Hava çok soğuktu. Yalnız kalmak, yine düşüncelerimle boğuşmak ve sonunda yorgun düşüp uyuyakalmak istiyordum. Sıcak bir yatak ve en önemlisi yumuşacık bir yastık hayal ediyordum. O kadar uykum vardı ki beynimin içinde yer alan tek düşünce yumuşak bir yastığa kafamı koyduğum andı. Köprünün merdivenlerinden aşağıya inip trabzanlara doğru yürüdüm. Aşağıya sarkıp denize baktım. Kapkara.. Boğulmak istiyordum içinde. Hiç mücadele etmeden. Öylece dibe batmak.. Eminönü'ne kadar yürüyüp bir taksiye bindik. Eve gitmek için bir sürü sebebim vardı. Ama yine bara gitmeye karar verdik. Saat 3'e geldiğinde müziği kesip kapıları kapattım. Üst kata çıkıp koltuklardan birine yattım. Kimseyi istemiyordum ve hiçbir şey düşünmüyordum. O anda biri gelip orayı yaksa rahatımı bozup da yattığım yerden kalkmaya tenezzül bile etmezdim. Bir an önce uyumak istiyordum. Sabah hiç olmasın istiyordum..

Sabaha karşı çöp kamyonlarının sesiyle uyandım. Yatalı henüz 3 saat olmuştu. Uykumu almadığım gözlerimi açamayışımdan belliydi. Tuvalete gidip yüzümü soğuk suyla yıkadım.

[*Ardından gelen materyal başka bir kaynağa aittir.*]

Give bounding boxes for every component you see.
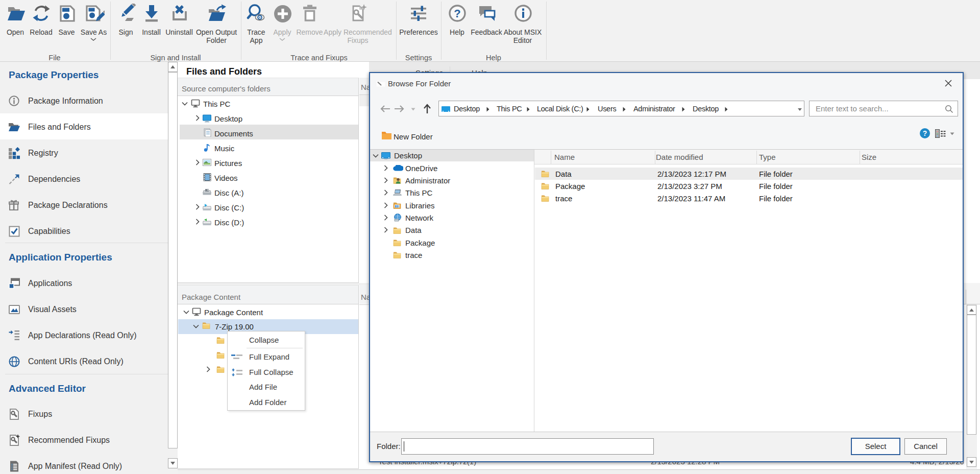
svg-text:?: ? [454,7,460,20]
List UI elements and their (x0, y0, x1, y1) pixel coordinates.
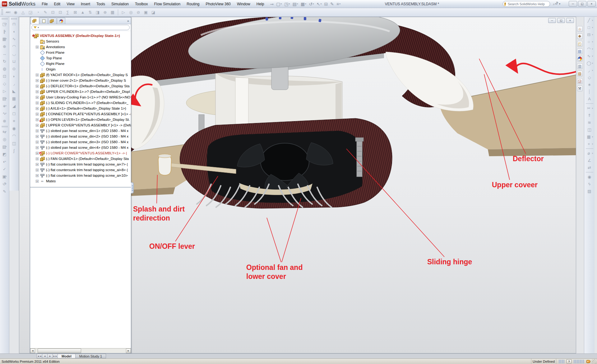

Kendime gelmek için alt kata inip kahve yaptım. İçerisi kötü görünüyordu. Ne yerler silinmiş ne de masalar toplanmıştı. Cumartesi gecesinin kalıntıları.. Üstelik bir cumartesiyi saat 3 olmadan kapatan zavallı bir bar.. Pencereleri açıp içeriyi havalandırdım. Sonra da montumu alıp çıktım. Bir şeyler yedikten sonra Gümüşsuyuna yürüyüp bir otobüs bileti aldım. İstanbul-Antalya. Neden gidiyordum? Kaçacak hiçbir yer yoktu ki. Huzuru bulabileceğim hiçbir yer yoktu. Yine de gittim. Yarım saat sonra kalkan servise binip 7 buçuk otobüsüyle Antalya'ya gittim.

Şimdi kalkıp bana "Neden pişmansın" diyorsun. Belli bir nedeni olmalı mı? Her şey için pişmanım belki de. Dünyadan daha hızlı dönmeye çalıştığım için ve yorulunca durup dinlenmediğim için. Nefes alıp verirken içime çektiğim oksijenin kıymetini bilmediğim için. Hiçbir sabah oturup da güneşin doğuşunu izlemediğim için. Martıların çığlıklarında hep bir öfke bulduğum için. Ve geçmişi bir kenara atıp da yeni bir ben yaratamadığım için.. Şimdi söyle, çok mu bu pişmanlık? Ya da geç mi her şey için?

Hiçbir şey beklemiyorum hayattan.
Hiçbir şey istemiyorum.
Elimin tersiyle itiyorum bundan sonra yaşayabileceklerimi..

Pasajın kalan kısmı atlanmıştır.